Driver education in the United States is a mixed bag. Some states require hours of training and weeks of on-road experience before a new driver can get their license, while others just ask that you survive a mild obstacle course in a parking lot before letting you loose on the Jersey Turnpike. Clearly, the system needs to be addressed.
Drivers’ Ed should, in a perfect world, give teens all the knowledge they need to become upstanding drivers out there on the roads. Clearly, though, some key points have been getting muddled — just look at any roundabout in the U.S. to see that we haven’t gotten everything right. If you could change how Drivers’ Ed works on a national scale, what would you add to the curriculum?

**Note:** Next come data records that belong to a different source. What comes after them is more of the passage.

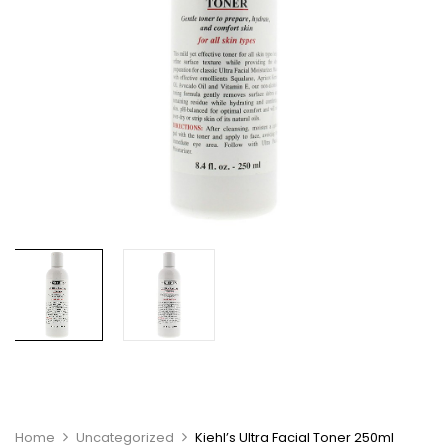
Home
Uncategorized
Kiehl’s Ultra Facial Toner 250ml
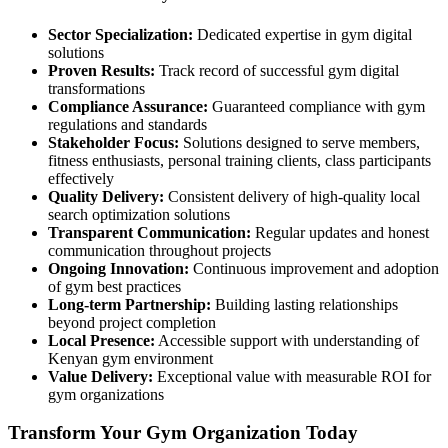
Sector Specialization:
Dedicated expertise in gym digital
solutions
Proven Results:
Track record of successful gym digital
transformations
Compliance Assurance:
Guaranteed compliance with gym
regulations and standards
Stakeholder Focus:
Solutions designed to serve members,
fitness enthusiasts, personal training clients, class participants
effectively
Quality Delivery:
Consistent delivery of high-quality local
search optimization solutions
Transparent Communication:
Regular updates and honest
communication throughout projects
Ongoing Innovation:
Continuous improvement and adoption
of gym best practices
Long-term Partnership:
Building lasting relationships
beyond project completion
Local Presence:
Accessible support with understanding of
Kenyan gym environment
Value Delivery:
Exceptional value with measurable ROI for
gym organizations
Transform Your Gym Organization Today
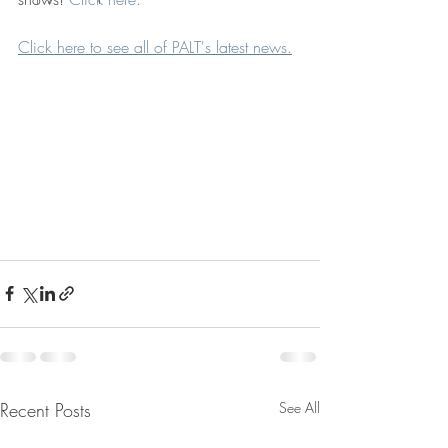
Click here to see all of PALT's latest news.
Recent Posts
See All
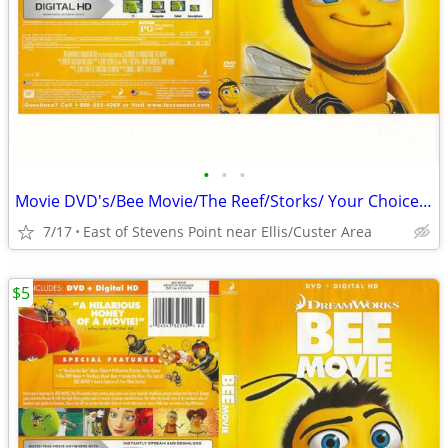
•
•
•
Movie DVD's/Bee Movie/The Reef/Storks/ Your Choice $5.00 each
7/17
East of Stevens Point near Ellis/Custer Area
$5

As a New York resident, I’m sure many of the people around me have never actually taken driver’s ed. It’s the ones who have, however, that are the problem. New York drivers are terrible about intersection etiquette, but the worst of it comes in a single form: Blocking the box.
If you can’t clear an intersection by the time the light turns green in another direction, don’t enter that intersection. All you do is back up traffic in multiple directions, causing cascading effects for the streets around you, in exchange for the slightest bit of expediency in getting to your destination. It’s barely a benefit to you, and a massive detriment to everyone else on the roads. Stop it.
That’s the topic I want added to curriculums across the country, blocking the box. You, I imagine, have different priorities. What do you wish other drivers learned in Drivers’ Ed? Leave your responses below, and I’ll collect my favorites later in the week.